Is there a similar equation for

$$ \int_0^\infty\!J_{m-1}(ar)\,J_{m+1}(br)\,r\,dr\;\text? $$

Are the Bessel functions of orders $m\!-\!1$ and $m\!+\!1$ orthogonal?

Answer 1

They are not orthogonal in general.

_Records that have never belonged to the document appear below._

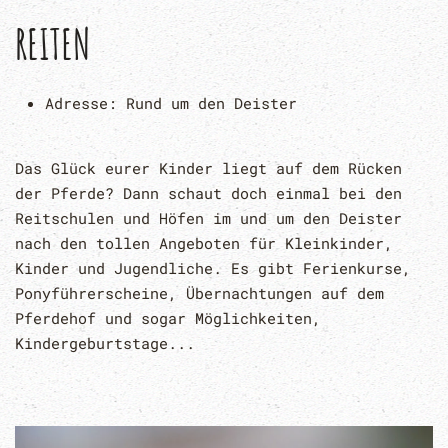
REITEN
Adresse:
Rund um den Deister
Das Glück eurer Kinder liegt auf dem Rücken
der Pferde? Dann schaut doch einmal bei den
Reitschulen und Höfen im und um den Deister
nach den tollen Angeboten für Kleinkinder,
Kinder und Jugendliche. Es gibt Ferienkurse,
Ponyführerscheine, Übernachtungen auf dem
Pferdehof und sogar Möglichkeiten,
Kindergeburtstage...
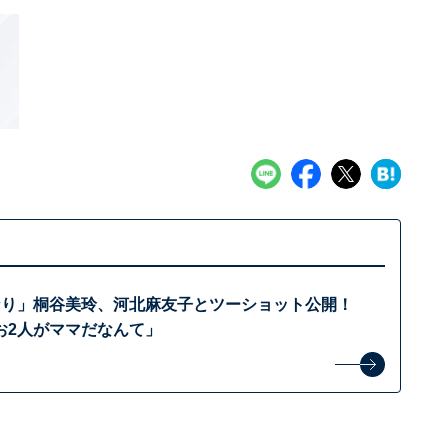
なり」桐谷美玲、河北麻友子とツーショット公開！
お2人がママだなんて」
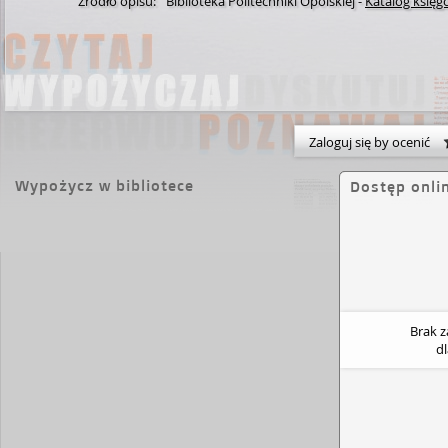
Źródło opisu:
Biblioteka Politechniki Opolskiej
-
Katalog księg
Zaloguj się by ocenić
Wypożycz w bibliotece
Dostęp onli
Brak 
d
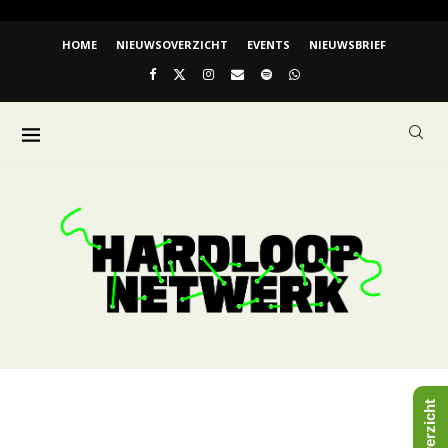
HOME
NIEUWSOVERZICHT
EVENTS
NIEUWSBRIEF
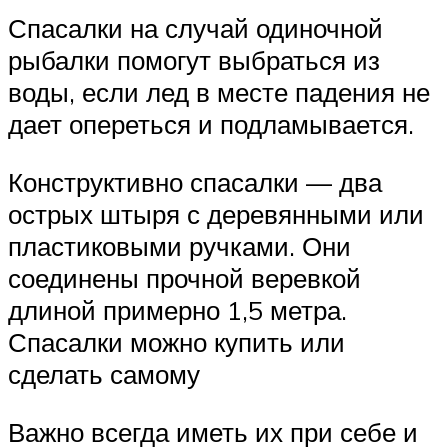
Спасалки на случай одиночной
рыбалки помогут выбраться из
воды, если лед в месте падения не
дает опереться и подламывается.
Конструктивно спасалки — два
острых штыря с деревянными или
пластиковыми ручками. Они
соединены прочной веревкой
длиной примерно 1,5 метра.
Спасалки можно купить или
сделать самому
Важно всегда иметь их при себе и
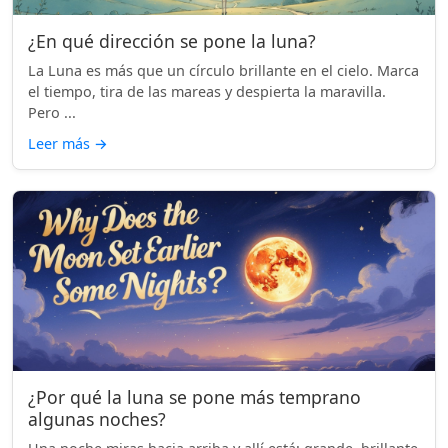
¿En qué dirección se pone la luna?
La Luna es más que un círculo brillante en el cielo. Marca
el tiempo, tira de las mareas y despierta la maravilla.
Pero ...
Leer más
→
¿Por qué la luna se pone más temprano
algunas noches?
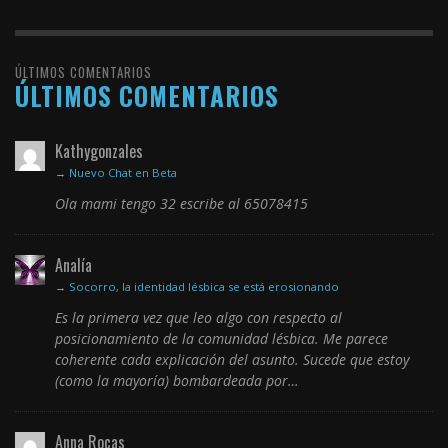
ÚLTIMOS COMENTARIOS
ÚLTIMOS COMENTARIOS
Kathygonzales
→
Nuevo Chat en Beta
Ola mami tengo 32 escribe al 65078415
Analía
→
Socorro, la identidad lésbica se está erosionando
Es la primera vez que leo algo con respecto al
posicionamiento de la comunidad lésbica. Me parece
coherente cada explicación del asunto. Sucede que estoy
(como la mayoría) bombardeada por…
Anna Rocas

Using the recurrence relationship

$$J_{n+1}(x)+J_{n-1}(x)=\frac{2n}{x}J_n(x)$$

we see that

$$\begin{align} \int_0^\infty J_{m-1}(ar)J_{m+1}(br)\,r\,dr&=\int_0^\infty \left(\frac{2m}{ar}J_m(ar)-J_{m+1}(ar)\right)J_{m+1}(br)\,r\,dr\\\\ &=\frac{2m}{a}\int_0^\infty J_m(ar)J_{m+1}(br)\,dr-\int_0^\infty J_{m+1}(ar) J_{m+1}(br)\,r\,dr\\\\ &=\frac{2m}{a}\int_0^\infty J_m(ar)J_{m+1}(br)\,dr-\frac{\delta(a-b)}{a}\tag 1 \end{align}$$

The first integral on the right-hand side of $(1)$ is not equal to $0$ in general. For example, with $m=1$, $a=2$, and $b=5$ its value is $\frac{2}{25}\ne 0$.